Tuesday, October 21, 2014

Common Sense Recovery by Adam N.

Common Sense Recovery: An Atheist's Guide to Alcoholics Anonymous, Adam N. Toronto: AA Agnostica, 2014. ebook, 63 pps.



     Within many twelve step program meetings, it is difficult to share honestly about one's non-belief. Bill W. was raised as a methodist and via the Oxford Group became more of an evangelical christian. 

     Surveys indicate that things are changing in the United States. Our younger folks make up the bulk of atheists and agnostics. And yet, there is a strong current of fundamentalism present in many rooms of recovery as well as in many treatment programs which are based on the twelve steps.
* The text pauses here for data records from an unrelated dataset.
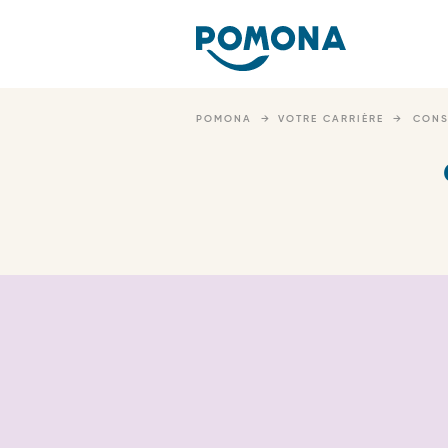
Nav
pri
Skip
to
POMONA
VOTRE CARRIÈRE
CONS
main
content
     I came in to recovery believing but that did not last. By the end of my first decade, I had checked out several more religions and found that I was comfortable in none of them. I read creation myths and other legends for Spanish class and that was the beginning of my abandoning religion for something else.

     Unlike Adam N., I do not feel like a spy or a double agent. I do feel a bit uncomfortable when people use recovery rooms as an excuse to heap testimonials and exhortations on what they imagine is a congregation of sorts. It seems to be that if some folks are willing to do this, they also ought to be willing to listen to an abbreviated version of another side of things. Generally, I do remind other folks that they do not have to be christian to be in recovery. I myself am an atheist. Other people may practice various forms of spirituality and ritual.

     Like Adam N., I have felt like I've needed to translate the steps and other literature into a format that I can use in order to remain in recovery. I was much relieved to find the books published by AA Agnostica. Although the focus is on AA or Quad A, I do think there is a need for secular alternatives to recovery such as S.O.S.

sapphoq reviews says: Adam N. shares from his heart his story and how he copes with being a non-believer in the ranks of Alcoholics Anonymous. For those in 12-step recovery who practice alternative spiritualities or no spirituality, recommended.